February 1, 2011


Powerful evidence that the big problem is demand, not structural (Money Illusion, 1/31/11)

Almost a year ago David Glasner mentioned that he was working on a similar study, this time estimating the time-varying correlation between US inflation expectations and US equity prices. He has frequently sent me very significant results, but I held back from mentioning them in order to let him get the project completed before publicizing the results. He has now placed the paper at the SSRN web site, where others can read it. In the meantime I notice that others have observed this pattern, indeed the commenter Gregor Bush recently mentioned some similar results.

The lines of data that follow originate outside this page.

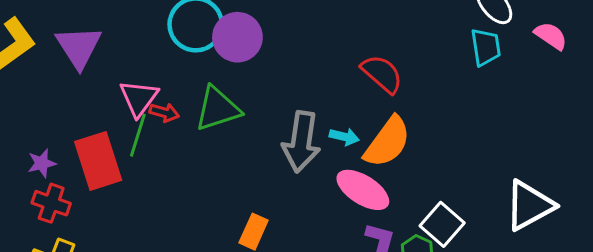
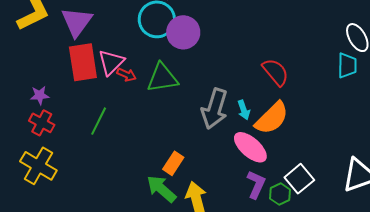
green line: (138, 135) -> (99, 121), moved
cyan arrow: (344, 137) -> (244, 110), turned 48
red rectangle: (98, 161) -> (83, 62), moved

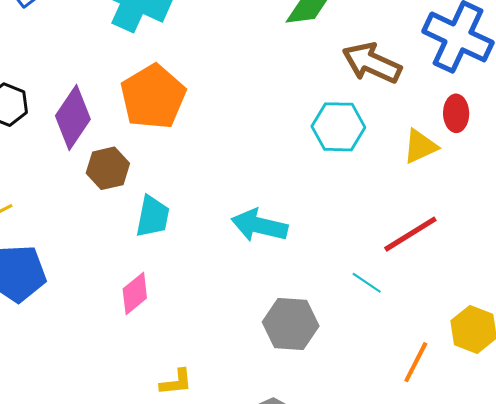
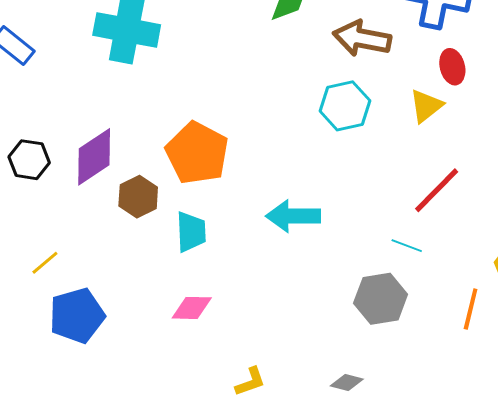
orange pentagon: (153, 97) -> (197, 153), moved
purple diamond: (73, 117) -> (94, 157), turned 36
pink diamond: (135, 294) -> (192, 308), turned 54
gray hexagon: (291, 324) -> (381, 299), moved

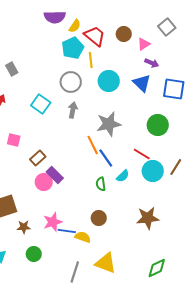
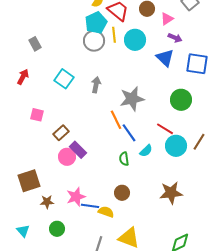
cyan circle: (109, 81) -> (135, 40), moved
gray circle: (71, 82) -> (94, 41), moved

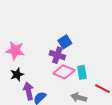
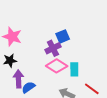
purple cross: (57, 55) -> (53, 48), turned 35

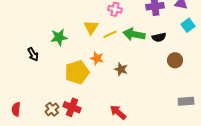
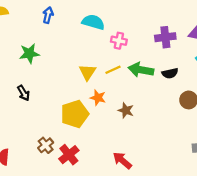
yellow triangle: (91, 27) -> (87, 72), moved
green star: (59, 37) -> (29, 53), moved
red cross: (72, 107) -> (69, 155), turned 30
brown cross: (52, 109) -> (46, 145), moved

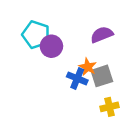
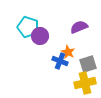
gray square: (102, 76) -> (88, 64), moved
yellow cross: (110, 107) -> (85, 83), size x1.5

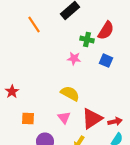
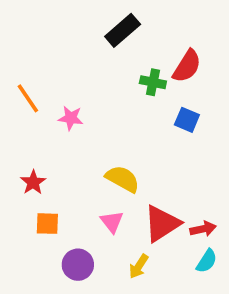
orange line: (34, 25) -> (28, 98), moved
pink star: (74, 59) -> (71, 118), moved
red star: (12, 92) -> (33, 182), moved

It is well known that there is normally little correlation between US inflation expectations and US stock prices. Higher inflation might boost stock prices if associated with growing aggregate demand, but higher inflation can also lead to expectations of tight money, or higher taxes on capital, since capital income is not indexed. Indeed the high inflation of the 1970s seems to have depressed real stock and bond prices. In general, the stock market seems content with the low and stable inflation of recent decades, at least judging by reactions to changes in inflation expectations.

David looked at 8 years of data, from January 2003 until December 2010, and divided the sample up into 10 sub-periods. He found almost no significant correlation between inflation expectations (TIPS spreads) and stock prices (S&P 500) until March 2008. (Actually, there was a modest positive correlation during the first half of 2003, another period when people worried about excessively low inflation.) After March 2008, the correlation was highly significant, and positive. Right about the time where the US began suffering from a severe AD shortfall, the stock market began rooting strongly for higher inflation. And it still is, even in the most recent period. Money is still too tight.

There is no way to overstate the importance of these these findings. The obvious explanation (and indeed the only explanation I can think of) is that low inflation was not a major problem before mid-2008, but has since become a big problem. Bernanke’s right and the hawks at the Fed are wrong.